Das Gesagte berührt die Frage der Befugnis des Verfügenden, über das abgetretene Recht auch nach der Anmeldung beim Grundbuchamt noch zu verfügen. Die Annahme, es stehe dem Verfügenden frei, die Anmeldung wieder zurückzuziehen,

BGE 104 Ib 378 (381):

solange die Grundbucheintragung nicht vollzogen sei (so BGE 87 I 484 f.; 85 I 168 oben; BGE 85 II 571; BGE 83 II 15 E. 3), führt indessen nicht zwangsläufig zum Schluss, der Rechtserwerber könne in einem Fall, da jener sich mit der Abweisung seiner Anmeldung durch das Grundbuchamt abfinde, keine Beschwerdemöglichkeit haben (vgl. HUBER, Anmeldung und Tagebuch im schweizerischen Grundbuchrecht, in ZBGR 59/1978 S. 167), wie aus früheren Urteilen (vgl.
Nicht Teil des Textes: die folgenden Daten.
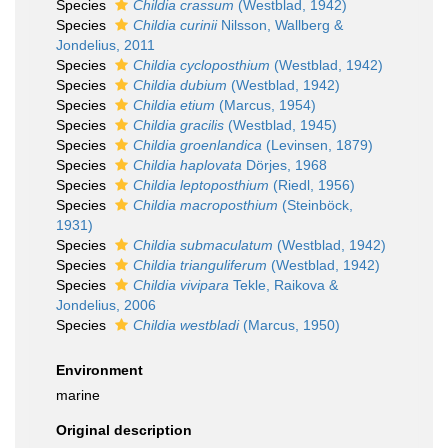
Species
Childia crassum
(Westblad, 1942)
Species
Childia curinii
Nilsson, Wallberg &
Jondelius, 2011
Species
Childia cycloposthium
(Westblad, 1942)
Species
Childia dubium
(Westblad, 1942)
Species
Childia etium
(Marcus, 1954)
Species
Childia gracilis
(Westblad, 1945)
Species
Childia groenlandica
(Levinsen, 1879)
Species
Childia haplovata
Dörjes, 1968
Species
Childia leptoposthium
(Riedl, 1956)
Species
Childia macroposthium
(Steinböck,
1931)
Species
Childia submaculatum
(Westblad, 1942)
Species
Childia trianguliferum
(Westblad, 1942)
Species
Childia vivipara
Tekle, Raikova &
Jondelius, 2006
Species
Childia westbladi
(Marcus, 1950)
Environment
marine
Original description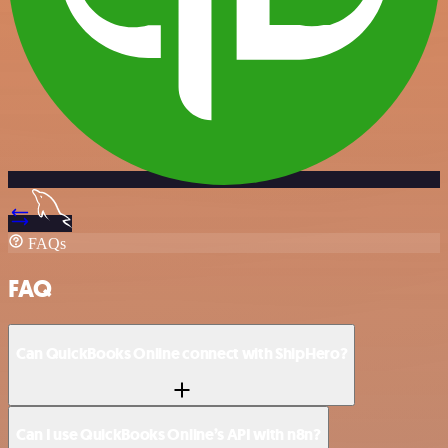
FAQs
FAQ
Can QuickBooks Online connect with ShipHero?
Can I use QuickBooks Online’s API with n8n?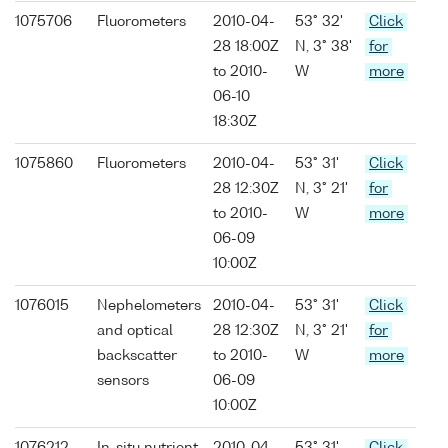
1075706
Fluorometers
2010-04-
53° 32'
Click
28 18:00Z
N, 3° 38'
for
to 2010-
W
more
06-10
18:30Z
1075860
Fluorometers
2010-04-
53° 31'
Click
28 12:30Z
N, 3° 21'
for
to 2010-
W
more
06-09
10:00Z
1076015
Nephelometers
2010-04-
53° 31'
Click
and optical
28 12:30Z
N, 3° 21'
for
backscatter
to 2010-
W
more
sensors
06-09
10:00Z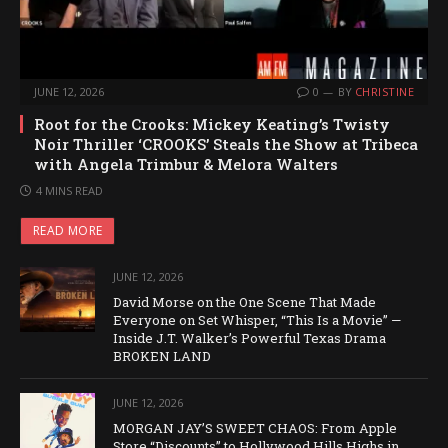
JUNE 12, 2026
0
BY
CHRISTINE
Root for the Crooks: Mickey Keating’s Twisty
Noir Thriller ‘CROOKS’ Steals the Show at Tribeca
with Angela Trimbur & Melora Walters
4 MINS READ
READ MORE
JUNE 12, 2026
David Morse on the One Scene That Made
Everyone on Set Whisper, “This Is a Movie” —
Inside J.T. Walker’s Powerful Texas Drama
BROKEN LAND
JUNE 12, 2026
MORGAN JAY’S SWEET CHAOS: From Apple
Store “Discounts” to Hollywood Hills Highs in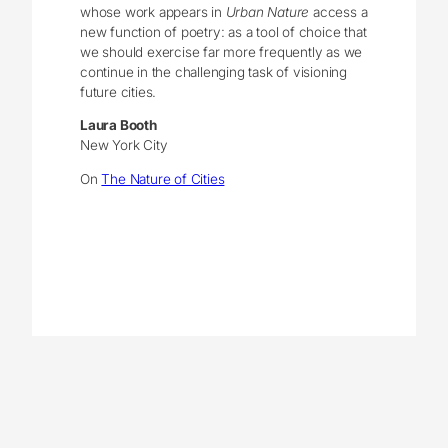
whose work appears in
Urban Nature
access a
new function of poetry: as a tool of choice that
we should exercise far more frequently as we
continue in the challenging task of visioning
future cities.
Laura Booth
New York City
On
The Nature of Cities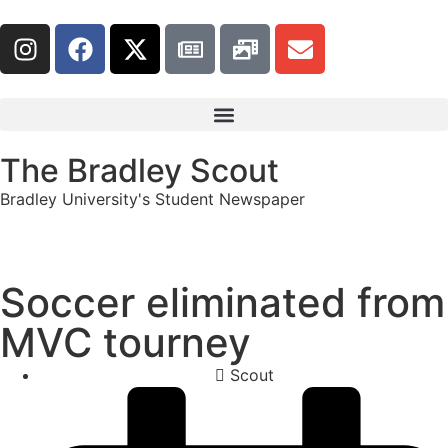
The Bradley Scout
Bradley University's Student Newspaper
Soccer eliminated from
MVC tourney
Scout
BGE 87 I 484 f.; BGE 85 I 168 oben) hervorzugehen scheint. Der Rückzug einer Anmeldung bleibt bei einer vom Rechtserwerber erhobenen Beschwerde durchaus möglich (vgl. BGE 87 I 485). Freilich hat ihn der Verfügende zu erklären, bevor über die Beschwerde rechtskräftig entschieden ist, doch bestand ja im Vollzug des Grundbucheintrages schon bisher eine ähnliche Schranke. Einer Art. 103 lit. a OG entsprechenden Ausdehnung der Legitimation zur Beschwerde nach Art. 103 GBV auf den Begünstigten steht die bisherige Rechtsprechung des Bundesgerichts zur Frage des Rückzuges einer Anmeldung somit nicht entgegen, so dass hier nicht zu erörtern ist, ob die an ihr geübte Kritik (vgl. FRIEDRICH, a.a.O. S. 9 f.; HUBER, a.a.O. S. 166) begründet sei.